Biological Data Analysis

In University of Tartu, J. Liivi street 2, Tartu, ESTONIA.
Distance learning: 20 November, 2006 – 20 December, 2007;
Face-to-face meeting: 29 January – 3 February, 2007.

The field of bioinformatics is a highly interdisciplinary one. It relies heavily on other subject fields like biology, computer science and statistics. Within the framework of “NORDIC-BALTIC-RUSSIAN ACADEMIC NETWORK IN BIOINFORMATICS” three courses are planned to cover important aspects in Bioinformatics field: The "Biological Data Analysis" course is the second of the 3 planned courses in Bioinformatics field. The students are strongly encouraged (but not obligatory) to plan to participate in all 3 courses.

The aim of the "Biological Data Analysis" course is to provide students with basic knowledge and elementary skills needed for the statistical analysis of biological data.

In the preparatory, distance-learning part of the course, students will be asked to download the freeware package R and to practice simple numerical and graphical tools for data description using this software. R is very flexible software for biological data analysis; the number of implemented methods is virtually unlimited (although only a small subset of them will be covered during this course). The same software and its extensions will also be used in the next, bioinformatics course.

The one-week face-to-face module will be held in Tartu, using the facilities of the Faculty of Mathematics and Computer Sciences, University of Tartu.
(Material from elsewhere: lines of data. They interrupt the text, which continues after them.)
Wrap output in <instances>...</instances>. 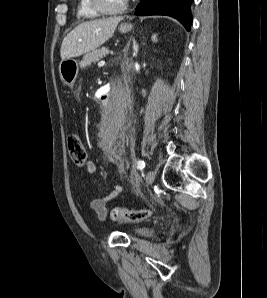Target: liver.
I'll list each match as a JSON object with an SVG mask.
<instances>
[{"label":"liver","mask_w":267,"mask_h":298,"mask_svg":"<svg viewBox=\"0 0 267 298\" xmlns=\"http://www.w3.org/2000/svg\"><path fill=\"white\" fill-rule=\"evenodd\" d=\"M122 17L86 21L76 26L63 40L62 61L93 51L112 37Z\"/></svg>","instance_id":"obj_1"}]
</instances>
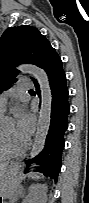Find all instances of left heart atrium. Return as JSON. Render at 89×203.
I'll return each mask as SVG.
<instances>
[{"label":"left heart atrium","mask_w":89,"mask_h":203,"mask_svg":"<svg viewBox=\"0 0 89 203\" xmlns=\"http://www.w3.org/2000/svg\"><path fill=\"white\" fill-rule=\"evenodd\" d=\"M16 133L24 141H27L34 129V119L25 110H19L15 115Z\"/></svg>","instance_id":"obj_1"}]
</instances>
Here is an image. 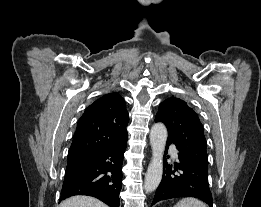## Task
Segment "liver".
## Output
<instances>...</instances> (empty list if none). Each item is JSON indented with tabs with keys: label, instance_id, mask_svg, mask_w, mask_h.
Returning <instances> with one entry per match:
<instances>
[{
	"label": "liver",
	"instance_id": "1",
	"mask_svg": "<svg viewBox=\"0 0 261 207\" xmlns=\"http://www.w3.org/2000/svg\"><path fill=\"white\" fill-rule=\"evenodd\" d=\"M59 207H108L100 200L89 196H73L64 200Z\"/></svg>",
	"mask_w": 261,
	"mask_h": 207
}]
</instances>
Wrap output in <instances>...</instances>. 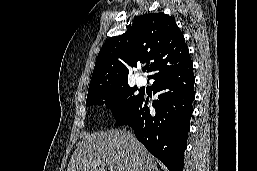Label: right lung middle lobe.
<instances>
[{"mask_svg": "<svg viewBox=\"0 0 257 171\" xmlns=\"http://www.w3.org/2000/svg\"><path fill=\"white\" fill-rule=\"evenodd\" d=\"M135 88H131L128 83L89 91L86 105H103L112 107L115 110L116 119L126 115L136 104L142 94H134Z\"/></svg>", "mask_w": 257, "mask_h": 171, "instance_id": "obj_1", "label": "right lung middle lobe"}]
</instances>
First, the concepts of randomness, random sampling and sampling variability will be introduced. Drawing conclusions from the data, while taking into account uncertainty, is based on confidence intervals and statistical hypothesis testing. Their general principles will be seen together with practical examples of data analysis in R.

Next, some methods for exploring and testing associations in the data will be considered: simple two-sample tests, basic statistical models, such as (simple and multivariate) linear regression and analysis of variance. Finally, some tools for dimensionality reduction and cluster analysis will be explored. The practical exercises sessions will be held in a computer lab.

The course will consist of

  1. distance learning part - 1 month before the course students will get the prereading and some exercises;
  2. face-to-face part, where lectures by the Estonian and Norwegian teachers are given as well as the practical sessions in computer lab are carried out.